The photo has since gone viral, after it was picked up by the Love What Matters Facebook page. Commenters on both the original post and the Love What Matters post have mentioned how perfectly the photo fits this couple. He's reaching for her in the image, but not quite touching her.
Fugitt said in a comment that the distance between them in the picture was intentional.
"I wanted to show how they're in two places but still waiting together," she said.
And, unfortunately, their situation isn't rare. Families with one or more partners in the military often go through long periods of separation — and sometimes that means one parent missing the entirety of another's pregnancy.
Many commenters on the Love What Matters post shared how they were in similar situations and may need to copy Fugitt's idea.

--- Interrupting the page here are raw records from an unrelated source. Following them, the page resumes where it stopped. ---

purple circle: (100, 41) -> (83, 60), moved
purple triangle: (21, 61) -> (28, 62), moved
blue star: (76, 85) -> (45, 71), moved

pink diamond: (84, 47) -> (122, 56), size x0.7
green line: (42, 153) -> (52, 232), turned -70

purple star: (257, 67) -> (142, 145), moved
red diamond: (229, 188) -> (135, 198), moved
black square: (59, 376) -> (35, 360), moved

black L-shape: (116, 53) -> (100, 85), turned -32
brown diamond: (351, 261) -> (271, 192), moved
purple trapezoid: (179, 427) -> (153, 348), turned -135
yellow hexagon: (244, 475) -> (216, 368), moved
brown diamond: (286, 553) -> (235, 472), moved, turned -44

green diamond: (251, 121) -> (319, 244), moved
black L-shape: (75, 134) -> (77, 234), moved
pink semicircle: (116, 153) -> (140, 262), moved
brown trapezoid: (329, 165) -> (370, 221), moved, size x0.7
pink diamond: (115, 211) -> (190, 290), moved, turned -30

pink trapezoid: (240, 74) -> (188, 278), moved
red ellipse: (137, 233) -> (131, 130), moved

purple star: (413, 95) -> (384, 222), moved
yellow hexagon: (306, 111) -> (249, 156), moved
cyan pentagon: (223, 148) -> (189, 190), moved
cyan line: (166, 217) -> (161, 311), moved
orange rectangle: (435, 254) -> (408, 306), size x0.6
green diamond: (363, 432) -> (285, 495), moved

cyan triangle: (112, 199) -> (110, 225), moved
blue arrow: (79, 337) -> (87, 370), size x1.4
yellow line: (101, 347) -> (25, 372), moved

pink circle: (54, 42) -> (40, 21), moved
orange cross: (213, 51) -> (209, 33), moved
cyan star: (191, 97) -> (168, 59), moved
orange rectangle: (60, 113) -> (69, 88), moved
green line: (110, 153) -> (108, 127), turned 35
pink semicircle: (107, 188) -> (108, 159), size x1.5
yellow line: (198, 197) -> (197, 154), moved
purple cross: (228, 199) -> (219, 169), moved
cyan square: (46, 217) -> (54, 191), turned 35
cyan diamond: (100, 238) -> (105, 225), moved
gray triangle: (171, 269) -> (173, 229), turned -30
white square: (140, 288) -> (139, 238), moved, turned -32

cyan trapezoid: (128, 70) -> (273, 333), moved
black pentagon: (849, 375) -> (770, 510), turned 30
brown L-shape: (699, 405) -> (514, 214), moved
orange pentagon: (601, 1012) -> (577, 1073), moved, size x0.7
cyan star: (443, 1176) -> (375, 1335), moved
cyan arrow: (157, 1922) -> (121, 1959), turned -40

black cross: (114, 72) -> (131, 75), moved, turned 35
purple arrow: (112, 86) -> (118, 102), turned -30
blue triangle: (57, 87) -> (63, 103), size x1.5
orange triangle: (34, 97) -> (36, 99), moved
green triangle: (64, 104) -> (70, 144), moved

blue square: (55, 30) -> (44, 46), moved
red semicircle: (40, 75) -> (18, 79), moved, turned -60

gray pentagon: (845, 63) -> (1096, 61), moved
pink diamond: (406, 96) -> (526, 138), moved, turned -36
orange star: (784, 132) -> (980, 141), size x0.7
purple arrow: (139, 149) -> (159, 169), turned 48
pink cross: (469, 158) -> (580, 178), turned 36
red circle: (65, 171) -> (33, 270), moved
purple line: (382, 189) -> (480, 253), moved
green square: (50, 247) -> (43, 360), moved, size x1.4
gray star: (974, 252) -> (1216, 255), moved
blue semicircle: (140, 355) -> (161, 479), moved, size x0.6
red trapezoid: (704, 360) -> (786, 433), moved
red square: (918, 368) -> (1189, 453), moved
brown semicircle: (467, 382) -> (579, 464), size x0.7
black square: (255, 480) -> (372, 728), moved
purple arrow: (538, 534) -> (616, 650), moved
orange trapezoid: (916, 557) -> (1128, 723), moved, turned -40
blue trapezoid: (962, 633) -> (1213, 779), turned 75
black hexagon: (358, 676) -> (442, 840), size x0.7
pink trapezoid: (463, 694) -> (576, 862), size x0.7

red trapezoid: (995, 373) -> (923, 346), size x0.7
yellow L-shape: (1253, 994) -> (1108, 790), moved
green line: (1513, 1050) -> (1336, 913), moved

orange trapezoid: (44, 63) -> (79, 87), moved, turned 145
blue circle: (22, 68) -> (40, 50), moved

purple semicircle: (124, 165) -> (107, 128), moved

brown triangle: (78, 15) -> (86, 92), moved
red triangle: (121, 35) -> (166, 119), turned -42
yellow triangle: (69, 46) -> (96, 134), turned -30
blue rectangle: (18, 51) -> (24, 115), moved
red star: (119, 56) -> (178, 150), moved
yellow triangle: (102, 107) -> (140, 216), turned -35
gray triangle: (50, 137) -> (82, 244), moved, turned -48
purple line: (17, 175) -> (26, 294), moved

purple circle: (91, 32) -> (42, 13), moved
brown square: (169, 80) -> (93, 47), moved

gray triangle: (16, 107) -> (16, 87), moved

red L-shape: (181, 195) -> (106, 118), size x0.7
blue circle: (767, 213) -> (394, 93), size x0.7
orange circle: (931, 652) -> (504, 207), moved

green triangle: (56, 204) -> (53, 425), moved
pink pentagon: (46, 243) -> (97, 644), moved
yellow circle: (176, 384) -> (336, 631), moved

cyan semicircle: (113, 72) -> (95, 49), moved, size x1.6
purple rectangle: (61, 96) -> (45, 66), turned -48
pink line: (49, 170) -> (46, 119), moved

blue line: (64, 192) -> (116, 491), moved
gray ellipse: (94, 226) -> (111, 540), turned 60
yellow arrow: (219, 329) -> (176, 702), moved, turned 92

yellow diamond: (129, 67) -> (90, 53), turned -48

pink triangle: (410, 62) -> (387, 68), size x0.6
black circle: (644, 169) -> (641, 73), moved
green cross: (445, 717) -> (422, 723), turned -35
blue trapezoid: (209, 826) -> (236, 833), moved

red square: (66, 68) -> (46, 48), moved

"Love this idea!! I am in the same exact situation as my husband is currently deployed and I am pregnant," one woman wrote. "He will be back just in time for the birth! ❤❤❤ thank you for your service!"
Nicole and Wesley's plan was that he would also be home in time for the birth of Pyper — the name they chose for their daughter — but they were worried that wouldn't happen when Nicole was having some complications with her pregnancy, and was told she'd have to deliver early.
"We talked about having him on video chat, recording the birth on an extra camera, and things started to seem like it would be a little easier, with him not being there, that way," Fugitt wrote in her blog about their plans for birth photos.
But Wesley was able to make it home in time. Baby Pyper was born on April 13.